Historically, array transform processors have been largely integer-arithmetic devices, since the slower processing rate of floating-point arithmetic was undesirable when working with large arrays of data. However, integer methods have problems which make programming awkward due to the limited dynamic range of integer arithmetic. Array scaling and block floating-point techniques either allowed human and other errors to creep into the results or were costly and time consuming. Further, as processing became more sophisticated, even 16-bit integer data words were insufficiently precise for preserving the accuracy of simple 8-bit analog-to-digital converted input data. This is because the many multiplications and additions in typical cascaded array processing can cause the propagation of truncation errors.

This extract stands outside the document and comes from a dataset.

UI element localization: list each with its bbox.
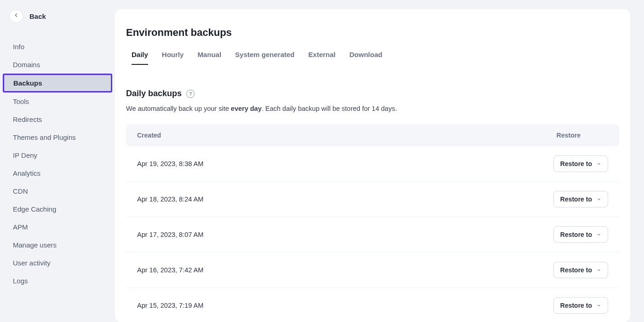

You know, I think the exact same paragraph (well, ok, let's increase the numbers from 16 to 64, for instance) could apply today. Paging forward, we find that the floating-point representation used in this machine is "..a true 10-bit binary exponent, which has more dynamic range than the standard 7-bit hexadecimal or 8-bit binary exponent. FPS then uses a 28-bit mantissa, plus three guard bits in the adder and a double mantissa at the multiplier output, ..." Count 'em, a 38-bit floating point representation. Bear in mind that IEEE 754 was created in 1985, with a 32-bit format.

Moving on to the functional units of the processor, we find both a main memory (MD) of up to 64k words (each 38 bits) plus a faster memory (167ns cycle time) called the table memory (TM) of 512 words, each 38 bits. The idea is that you store constants in table memory and use an index into the table memory instead of direct mode. There's two banks of accumulators, 32 in each bank, so one might speak of having 64 floating point registers. There's some data path fiddly bits here, and anyone who has read Tanenbaum's computer design books will understand the trade-off between bus width, control line count and ease of (micro-)programming. The adders and floating-point multiplier are pipelined, with two and three stages respectively.

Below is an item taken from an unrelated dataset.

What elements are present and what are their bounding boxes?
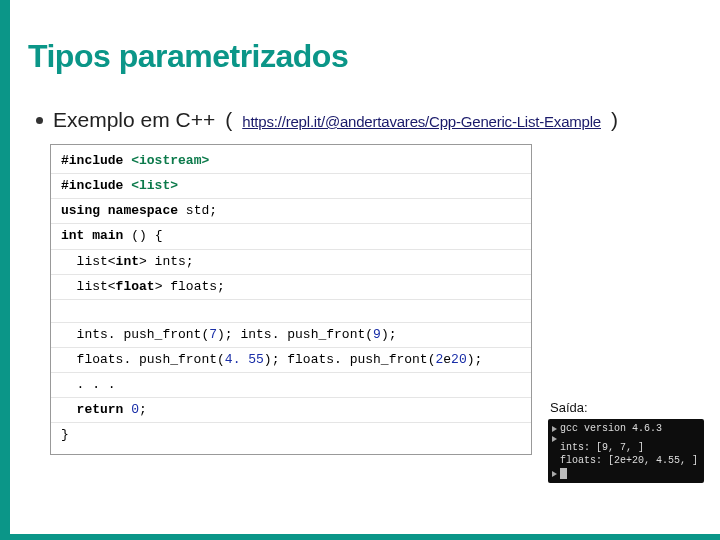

The processor has DMA capability -- not within its own memory, but to the memory of a host machine. In other words, it hooks up to the memory bus of some other processor, can copy blocks of data to the local memory, do computations, and then move them back. So it's a co-processor.

And the whole thing fits in 16U of 19" rack space and draws 1200W.

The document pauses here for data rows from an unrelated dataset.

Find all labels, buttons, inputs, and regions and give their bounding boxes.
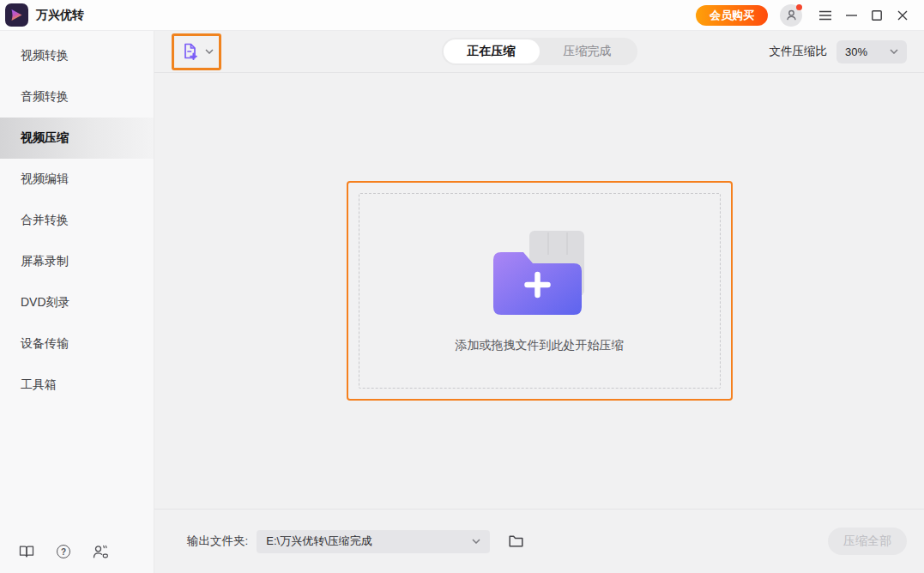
- compression-ratio-value: 30%: [845, 45, 867, 58]
- titlebar: 万兴优转 会员购买: [0, 0, 924, 31]
- add-file-button[interactable]: [172, 33, 221, 70]
- tab-completed[interactable]: 压缩完成: [540, 39, 636, 63]
- output-folder-label: 输出文件夹:: [187, 534, 248, 549]
- compression-ratio-select[interactable]: 30%: [836, 40, 907, 63]
- browse-folder-button[interactable]: [505, 531, 526, 552]
- main-header: 正在压缩 压缩完成 文件压缩比 30%: [154, 31, 924, 73]
- titlebar-controls: 会员购买: [696, 3, 915, 27]
- add-folder-icon: [492, 229, 588, 315]
- tab-compressing[interactable]: 正在压缩: [444, 39, 540, 63]
- sidebar-item-screen-record[interactable]: 屏幕录制: [0, 241, 154, 282]
- sidebar-item-dvd-burn[interactable]: DVD刻录: [0, 282, 154, 323]
- user-avatar[interactable]: [780, 4, 802, 27]
- help-icon[interactable]: ?: [56, 544, 71, 559]
- person-icon: [785, 9, 798, 21]
- status-tabs: 正在压缩 压缩完成: [442, 38, 637, 65]
- sidebar: 视频转换 音频转换 视频压缩 视频编辑 合并转换 屏幕录制 DVD刻录 设备传输…: [0, 31, 154, 573]
- chevron-down-icon: [890, 49, 898, 54]
- membership-buy-button[interactable]: 会员购买: [696, 5, 768, 26]
- notification-dot-icon: [796, 4, 802, 10]
- sidebar-item-video-compress[interactable]: 视频压缩: [0, 118, 154, 159]
- file-dropzone[interactable]: 添加或拖拽文件到此处开始压缩: [347, 181, 733, 401]
- compression-ratio-label: 文件压缩比: [770, 44, 828, 59]
- main-content: 添加或拖拽文件到此处开始压缩: [154, 73, 924, 509]
- add-document-icon: [179, 41, 201, 63]
- app-title: 万兴优转: [36, 8, 84, 23]
- sidebar-item-video-edit[interactable]: 视频编辑: [0, 159, 154, 200]
- sidebar-item-toolbox[interactable]: 工具箱: [0, 365, 154, 406]
- output-folder-path: E:\万兴优转\压缩完成: [266, 534, 372, 549]
- chevron-down-icon: [205, 49, 214, 54]
- maximize-icon[interactable]: [864, 3, 890, 27]
- compression-ratio-group: 文件压缩比 30%: [770, 40, 908, 63]
- community-icon[interactable]: [93, 544, 108, 559]
- output-folder-select[interactable]: E:\万兴优转\压缩完成: [257, 530, 490, 553]
- sidebar-footer: ?: [19, 544, 108, 559]
- minimize-icon[interactable]: [838, 3, 864, 27]
- main-panel: 正在压缩 压缩完成 文件压缩比 30%: [154, 31, 924, 573]
- app-window: 万兴优转 会员购买: [0, 0, 924, 573]
- sidebar-item-merge-convert[interactable]: 合并转换: [0, 200, 154, 241]
- sidebar-item-audio-convert[interactable]: 音频转换: [0, 76, 154, 118]
- sidebar-item-device-transfer[interactable]: 设备传输: [0, 323, 154, 365]
- guide-book-icon[interactable]: [19, 544, 34, 559]
- close-icon[interactable]: [890, 3, 915, 27]
- chevron-down-icon: [472, 539, 480, 544]
- folder-icon: [509, 535, 523, 547]
- app-logo-icon: [5, 3, 28, 27]
- sidebar-item-video-convert[interactable]: 视频转换: [0, 35, 154, 76]
- dropzone-hint: 添加或拖拽文件到此处开始压缩: [456, 338, 624, 353]
- menu-icon[interactable]: [812, 3, 838, 27]
- compress-all-button[interactable]: 压缩全部: [828, 528, 907, 555]
- footer-bar: 输出文件夹: E:\万兴优转\压缩完成 压缩全部: [154, 509, 924, 573]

This goes to show that we (as in computer science and the computer industry) have come a long way since 1979. It also shows that there's very little truly new stuff -- stream processors in your graphics card are similar in many ways to this old beast. Also, in the best style of wikis everywhere, the manual ends up with a "help us improve this manual, send in comments on the following postage-paid form." See, everything old is new again.